In voller Wandermontur fuhren wir mit dem Zug via Zürich und Gossau nach Weissbad und schliesslich mit dem Postauto nach Brülisau.

Wir begannen unsere Wanderung am Fuss des Hohen Kastens. Bei strahlendem Sonnenschein ging es an der Seilbahn zur Alp Sigel vorbei und in den schattigen und steilen Brüeltobel hinein.

Rein in den Tobel

Hoch durch den Tobel

Fast ganz oben steht das Hexenwäldli, eine kleine Ansammlung von Zwergtannen, die wie kleine Kinder zusammenstehen. Dazu las ich Dorian eine Sage vor, welche ich zuvor aus dem Gääser Dialekt ins Berndeutsche übertragen hatte.

Sie handelt von einer Hebamme, welche einmal vor vielen Jahren zum Zwergenvolk im Brüeltobel gerufen wurde und half, das Kind des Zwergenkönigs auf die Welt zu bringen. Dieser war so dankbar, dass er der Hebamme den Schurz mit Gold und Edelsteinen füllte, sie jedoch ermahnte, das Bündel ja erst daheim auszupacken!

Die Hebamme war jedoch zu neugierig und ungeduldig und lupfte bereits unterwegs einen Schurzzipfel. Wie gross war ihre Enttäuschung, als sie sah, dass darin nichts als trockenes Buchenlaub zum Vorschein kam! In ihrer Wut schüttelte sie den ganzen Inhalt an Ort und Stelle aus und stapfte nach hause, wo sie ihrem Mann die ganze Misere erzählte.

Dieser schaute sich den Schurz genauer an und fand einige wenige Goldstückchen darin.

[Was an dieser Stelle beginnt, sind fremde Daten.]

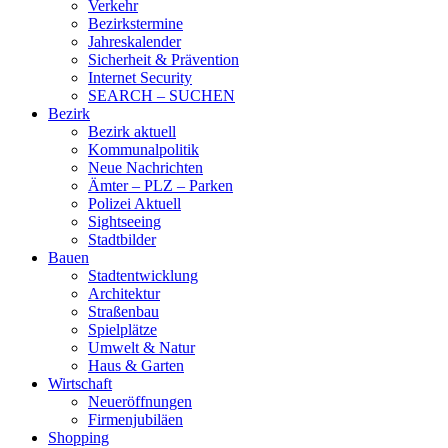
Verkehr
Bezirkstermine
Jahreskalender
Sicherheit & Prävention
Internet Security
SEARCH – SUCHEN
Bezirk
Bezirk aktuell
Kommunalpolitik
Neue Nachrichten
Ämter – PLZ – Parken
Polizei Aktuell
Sightseeing
Stadtbilder
Bauen
Stadtentwicklung
Architektur
Straßenbau
Spielplätze
Umwelt & Natur
Haus & Garten
Wirtschaft
Neueröffnungen
Firmenjubiläen
Shopping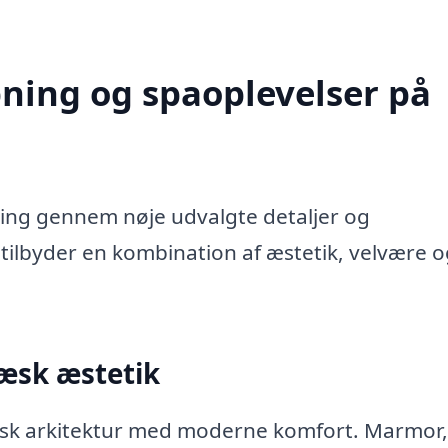
pning og spaoplevelser på
ing gennem nøje udvalgte detaljer og
tilbyder en kombination af æstetik, velvære 
ræsk æstetik
ræsk arkitektur med moderne komfort. Marmor,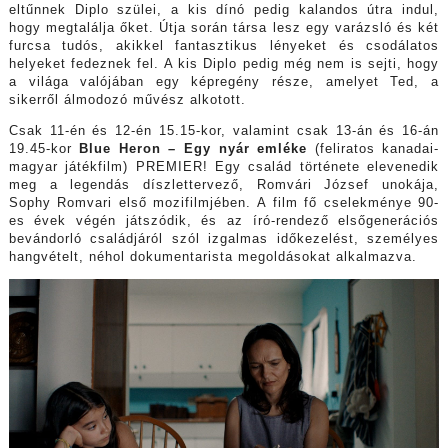
eltűnnek Diplo szülei, a kis dínó pedig kalandos útra indul,
hogy megtalálja őket. Útja során társa lesz egy varázsló és két
furcsa tudós, akikkel fantasztikus lényeket és csodálatos
helyeket fedeznek fel. A kis Diplo pedig még nem is sejti, hogy
a világa valójában egy képregény része, amelyet Ted, a
sikerről álmodozó művész alkotott.
Csak 11-én és 12-én 15.15-kor, valamint csak 13-án és 16-án
19.45-kor
Blue Heron – Egy nyár emléke
(feliratos kanadai-
magyar játékfilm) PREMIER! Egy család története elevenedik
meg a legendás díszlettervező, Romvári József unokája,
Sophy Romvari első mozifilmjében. A film fő cselekménye 90-
es évek végén játszódik, és az író-rendező elsőgenerációs
bevándorló családjáról szól izgalmas időkezelést, személyes
hangvételt, néhol dokumentarista megoldásokat alkalmazva.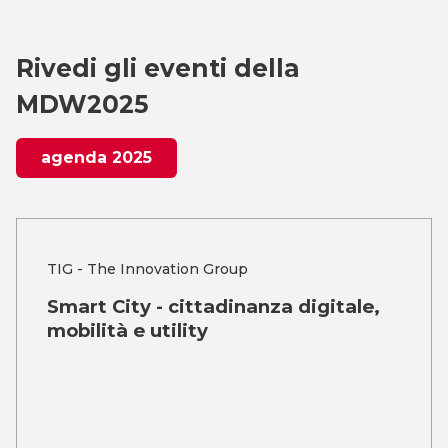
Rivedi gli eventi della
MDW2025
agenda 2025
TIG - The Innovation Group
Smart City - cittadinanza digitale,
mobilità e utility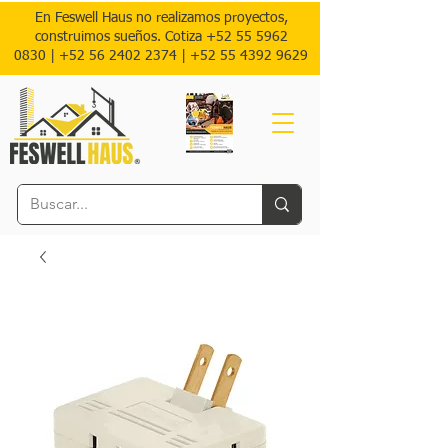
En Feswell Haus no realizamos proyectos,
construimos sueños. Cotiza
+52 55 5962
0830
|
+52 56 2402 2374 |
+52
55 4392 9629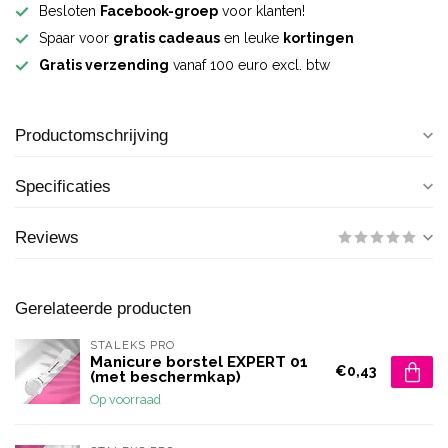
Besloten
Facebook-groep
voor klanten!
Spaar voor
gratis cadeaus
en leuke
kortingen
Gratis verzending
vanaf 100 euro excl. btw
Productomschrijving
Specificaties
Reviews
Gerelateerde producten
STALEKS PRO
Manicure borstel EXPERT 01
€0,43
(met beschermkap)
Op voorraad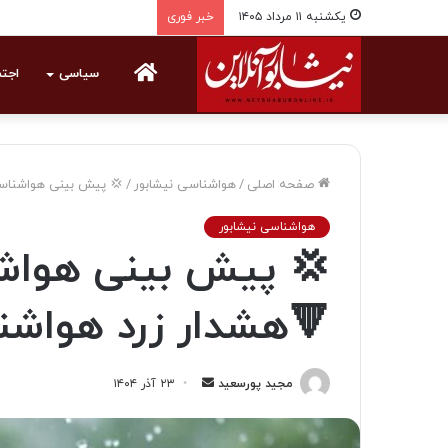
یکشنبه ۱۱ مرداد ۱۴۰۵
خبر فوری
خانه
سیاسی
اجت
صفحه اصلی
/
هواشناسی نیشابور
/
💢 پیش بینی هواشناسی
هواشناسی نیشابور
💢 پیش بینی هواشنا
🔻هشدار زرد هواشن
مجید پورسعید
ا
۲۳ آذر ۱۴۰۴
ر
س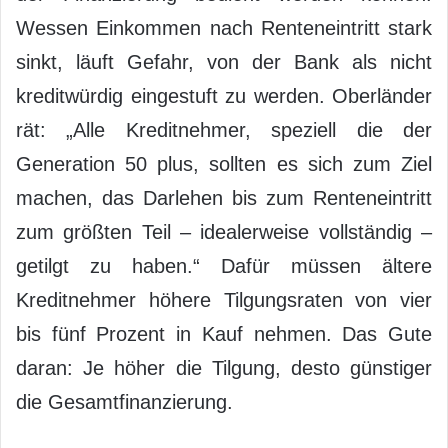
Wessen Einkommen nach Renteneintritt stark
sinkt, läuft Gefahr, von der Bank als nicht
kreditwürdig eingestuft zu werden. Oberländer
rät: „Alle Kreditnehmer, speziell die der
Generation 50 plus, sollten es sich zum Ziel
machen, das Darlehen bis zum Renteneintritt
zum größten Teil – idealerweise vollständig –
getilgt zu haben.“ Dafür müssen ältere
Kreditnehmer höhere Tilgungsraten von vier
bis fünf Prozent in Kauf nehmen. Das Gute
daran: Je höher die Tilgung, desto günstiger
die Gesamtfinanzierung.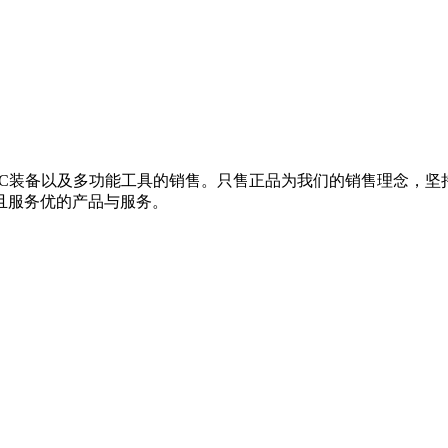
EDC装备以及多功能工具的销售。只售正品为我们的销售理念，
且服务优的产品与服务。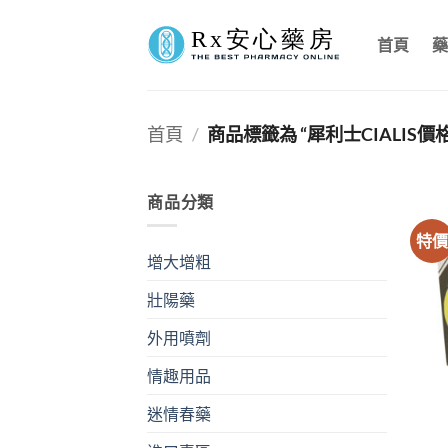
Skip
to
首頁
藥
content
首頁
/
商品標籤為 “犀利士CIALIS價格
商品分類
特
增大增粗
壯陽藥
外用噴劑
情趣用品
迷情春藥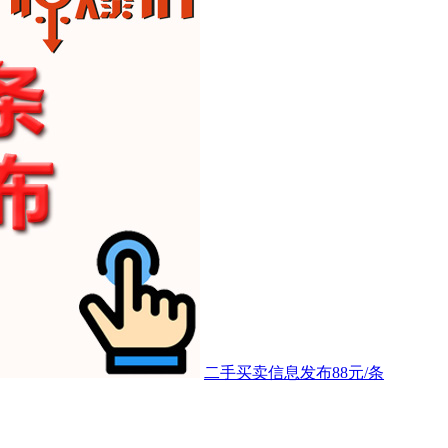
二手买卖信息发布88元/条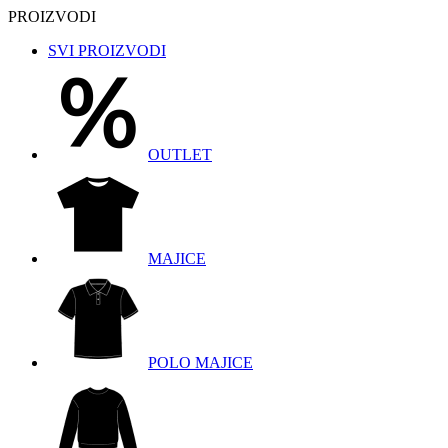
PROIZVODI
SVI PROIZVODI
OUTLET
MAJICE
POLO MAJICE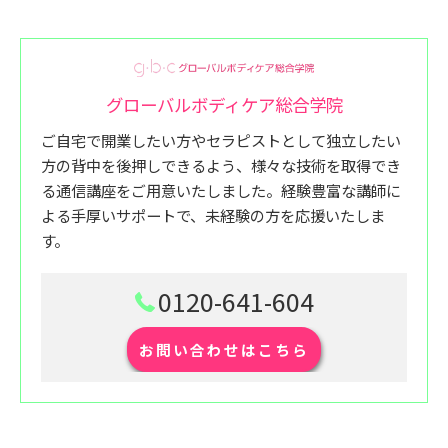
グローバルボディケア総合学院
ご自宅で開業したい方やセラピストとして独立したい
方の背中を後押しできるよう、様々な技術を取得でき
る通信講座をご用意いたしました。経験豊富な講師に
よる手厚いサポートで、未経験の方を応援いたしま
す。
0120-641-604
お問い合わせはこちら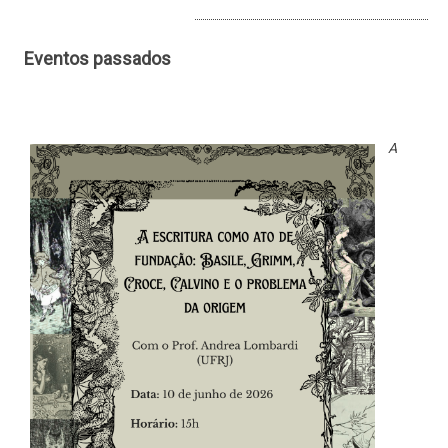
EVENTOS PASSADOS
Eventos passados
A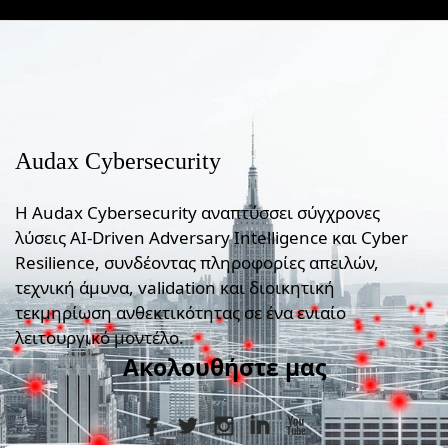
Audax Cybersecurity
Η Audax Cybersecurity αναπτύσσει σύγχρονες
λύσεις AI-Driven Adversary Intelligence και Cyber
Resilience, συνδέοντας πληροφορίες απειλών,
τεχνική άμυνα, validation και διοικητική
τεκμηρίωση ανθεκτικότητας σε ένα ενιαίο
λειτουργικό μοντέλο.
Ακολουθήστε μας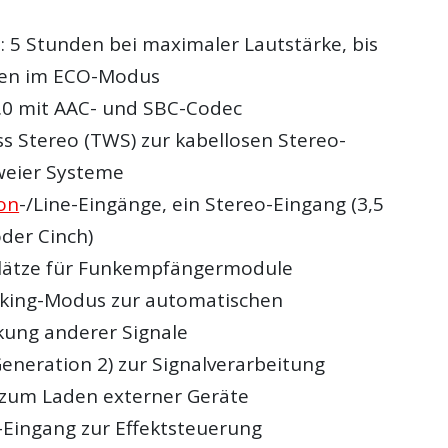
: 5 Stunden bei maximaler Lautstärke, bis
den im ECO-Modus
.0 mit AAC- und SBC-Codec
ss Stereo (TWS) zur kabellosen Stereo-
weier Systeme
on
-/Line-Eingänge, ein Stereo-Eingang (3,5
der Cinch)
plätze für Funkempfängermodule
cking-Modus zur automatischen
ung anderer Signale
eneration 2) zur Signalverarbeitung
zum Laden externer Geräte
-Eingang zur Effektsteuerung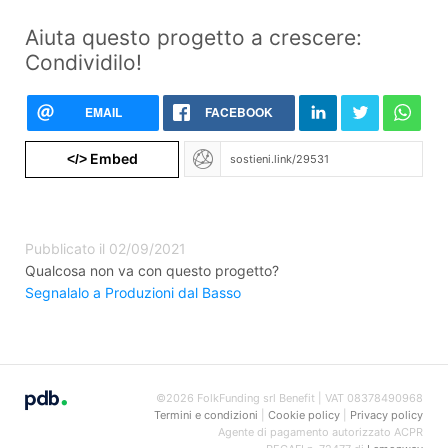
Aiuta questo progetto a crescere:
Condividilo!
EMAIL
FACEBOOK
Embed
</>
Pubblicato il 02/09/2021
Qualcosa non va con questo progetto?
Segnalalo a Produzioni dal Basso
©2026 FolkFunding srl Benefit | VAT 08378490968
Termini e condizioni
|
Cookie policy
|
Privacy policy
Agente di pagamento autorizzato ACPR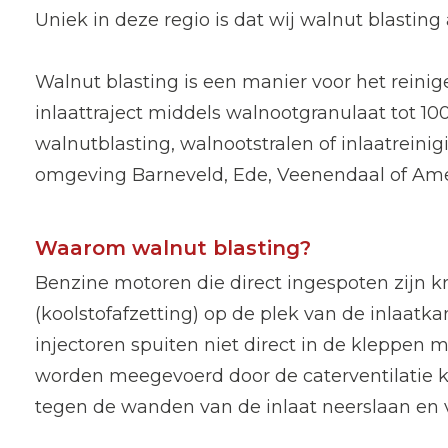
Uniek in deze regio is dat wij walnut blasting
Walnut blasting is een manier voor het reinig
inlaattraject middels walnootgranulaat tot 1
walnutblasting, walnootstralen of inlaatreinig
omgeving Barneveld, Ede, Veenendaal of Amer
Waarom walnut blasting?
Benzine motoren die direct ingespoten zijn kr
(koolstofafzetting) op de plek van de inlaatk
injectoren spuiten niet direct in de kleppen 
worden meegevoerd door de caterventilatie
tegen de wanden van de inlaat neerslaan en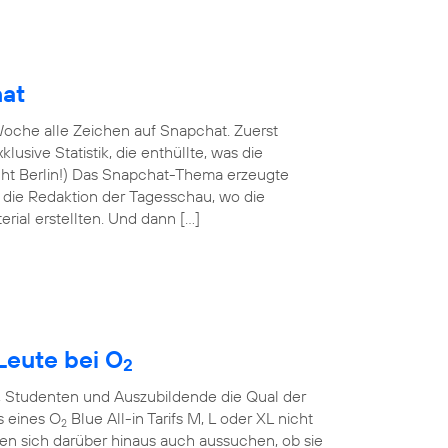
hat
oche alle Zeichen auf Snapchat. Zuerst
lusive Statistik, die enthüllte, was die
nicht Berlin!) Das Snapchat-Thema erzeugte
n die Redaktion der Tagesschau, wo die
rial erstellten. Und dann […]
Leute bei O
2
, Studenten und Auszubildende die Qual der
s eines O
Blue All-in Tarifs M, L oder XL nicht
2
en sich darüber hinaus auch aussuchen, ob sie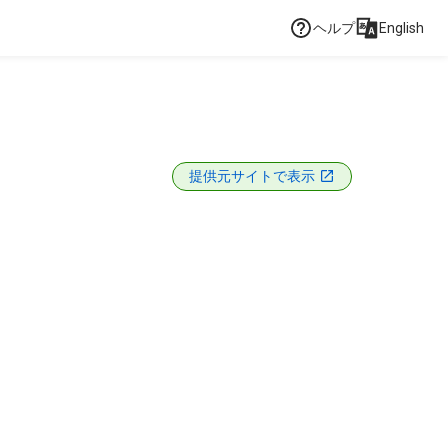
ヘルプ
English
提供元サイトで表示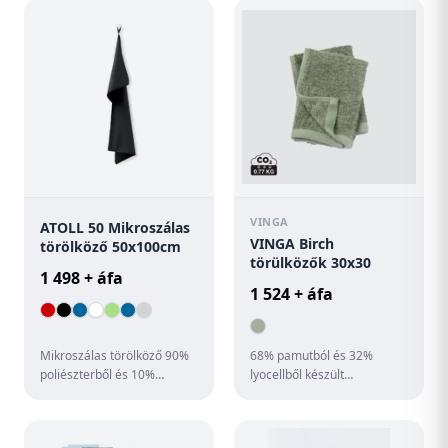
alkalmas;Kitépheto címke;...
nedvszívóképess...
VINGA
ATOLL 50 Mikroszálas
VINGA Birch
törölköző 50x100cm
törülközők 30x30
1 498 + áfa
1 524 + áfa
Mikroszálas törölköző 90%
68% pamutból és 32%
poliészterből és 10%
lyocellből készült
poliamidból, rugalmas
törülközőkészlet. A lyocell
pánttal. Könnyű és gyorsan
egy természetes rost
szár...
amelyet minő...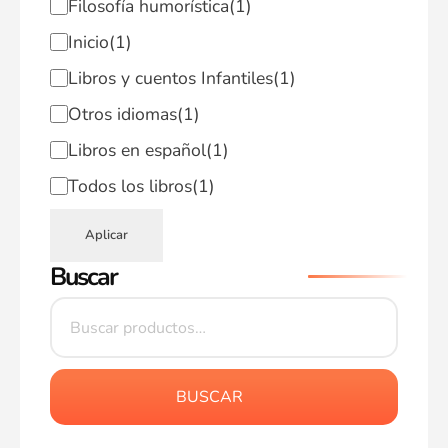
Filosofía humorística
(1)
Inicio
(1)
Libros y cuentos Infantiles
(1)
Otros idiomas
(1)
Libros en español
(1)
Todos los libros
(1)
Aplicar
Buscar
BUSCAR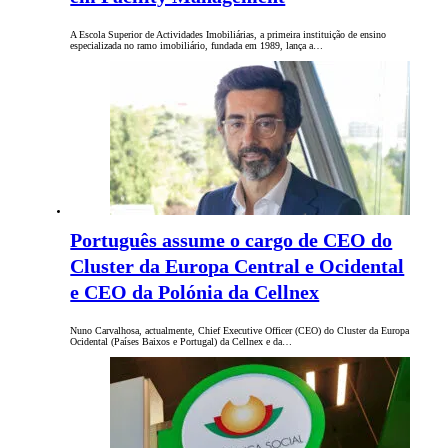
A Escola Superior de Actividades Imobiliárias, a primeira instituição de ensino
especializada no ramo imobiliário, fundada em 1989, lança a…
Português assume o cargo de CEO do
Cluster da Europa Central e Ocidental
e CEO da Polónia da Cellnex
Nuno Carvalhosa, actualmente, Chief Executive Officer (CEO) do Cluster da Europa
Ocidental (Países Baixos e Portugal) da Cellnex e da…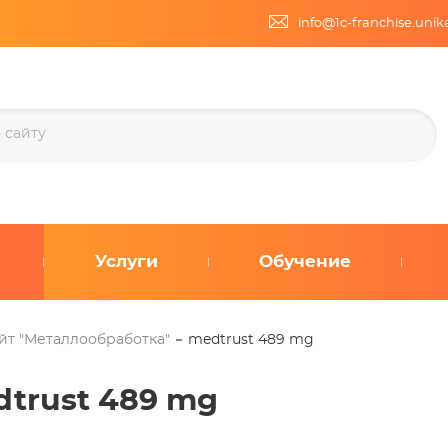
info@1c-franchise.uni
Услуги
Обучение
йт "Металлообработка"
medtrust 489 mg
trust 489 mg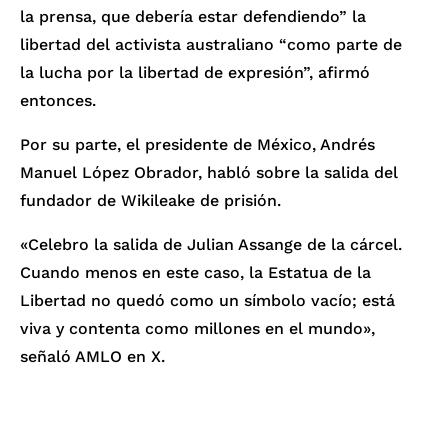
la prensa, que debería estar defendiendo” la
libertad del activista australiano “como parte de
la lucha por la libertad de expresión”, afirmó
entonces.
Por su parte, el presidente de México, Andrés
Manuel López Obrador, habló sobre la salida del
fundador de Wikileake de prisión.
«Celebro la salida de Julian Assange de la cárcel.
Cuando menos en este caso, la Estatua de la
Libertad no quedó como un símbolo vacío; está
viva y contenta como millones en el mundo»,
señaló AMLO en X.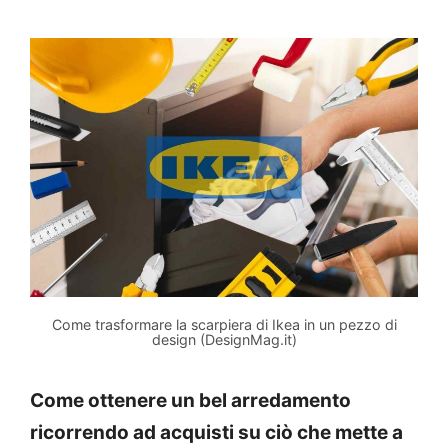
Come trasformare la scarpiera di Ikea in un pezzo di
design (DesignMag.it)
Come ottenere un bel arredamento
ricorrendo ad acquisti su ciò che mette a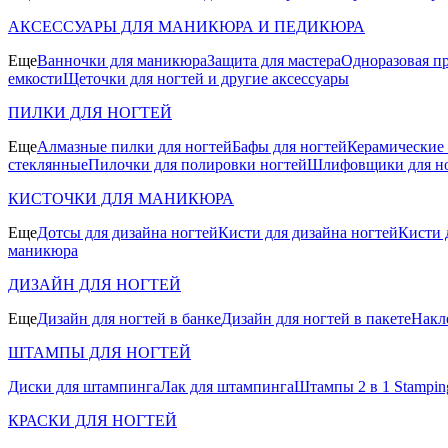
АКСЕССУАРЫ ДЛЯ МАНИКЮРА И ПЕДИКЮРА
Еще
Ванночки для маникюра
Защита для мастера
Одноразовая пр
емкости
Щеточки для ногтей и другие аксессуары
ПИЛКИ ДЛЯ НОГТЕЙ
Еще
Алмазные пилки для ногтей
Бафы для ногтей
Керамические
стеклянные
Пилочки для полировки ногтей
Шлифовщики для н
КИСТОЧКИ ДЛЯ МАНИКЮРА
Еще
Дотсы для дизайна ногтей
Кисти для дизайна ногтей
Кисти 
маникюра
ДИЗАЙН ДЛЯ НОГТЕЙ
Еще
Дизайн для ногтей в банке
Дизайн для ногтей в пакете
Накл
ШТАМПЫ ДЛЯ НОГТЕЙ
Диски для штампинга
Лак для штампинга
Штампы 2 в 1 Stamping
КРАСКИ ДЛЯ НОГТЕЙ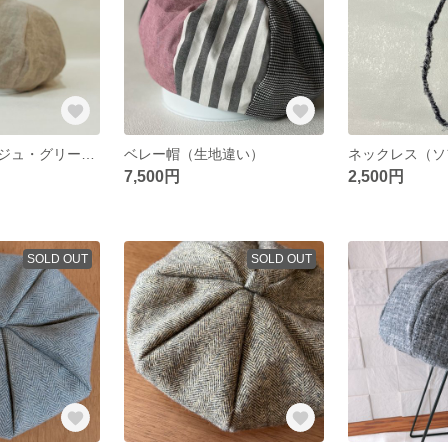
ベレー帽（ベージュ・グリーン）
ベレー帽（生地違い）
ネックレス（ソ
7,500円
2,500円
SOLD OUT
SOLD OUT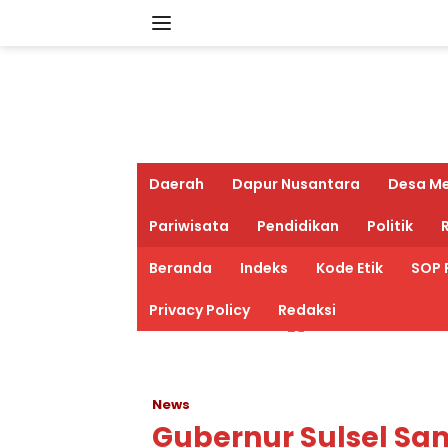
Langsung
ke
konten
Daerah
Dapur Nusantara
Desa M
Pariwisata
Pendidikan
Politik
R
Beranda
Indeks
Kode Etik
SOP 
Privacy Policy
Redaksi
News
Gubernur Sulsel Sa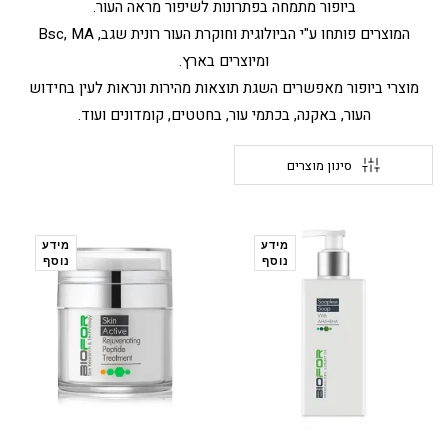
ביופור מתמחה בפתרונות לשיפור מראה העור.
המוצרים פותחו ע"י הביולוגית וחוקרת העור רונית שגב, Bsc, MA
ומיוצרים בארץ.
מוצרי ביופור מאפשרים השגת תוצאות מהירות ונראות לעין בחידוש
העור, באקנה, בכתמי עור, בחטטים, קומדונים ועוד.
סינון מוצרים
מידע
מידע
נוסף
נוסף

Wie der Blitz rannte die Hebamme zurück in den Tobel und an die Stelle, wo sie zuvor ihren Schurz ausgeschüttet hatte. Finden konnte sie jedoch nichts mehr.

Ihr Mann trommelte daraufhin einige Dorfbewohner zusammen, welche sich zum Zwergenvolk aufmachten und den König und seine Leute zur Rechenschaft ziehen wollten. Als einige Männer in die Zwergenhöhle eindringen und den Schatz plündern wollten, stürzte die Felswand ein. Die Männer wurden unter dem Schutt und Geröll begraben.

Die restlichen Dorfbewohner wurden vom König wüst beschimpft. Aus Angst kehrten sie zurück ins Dorf.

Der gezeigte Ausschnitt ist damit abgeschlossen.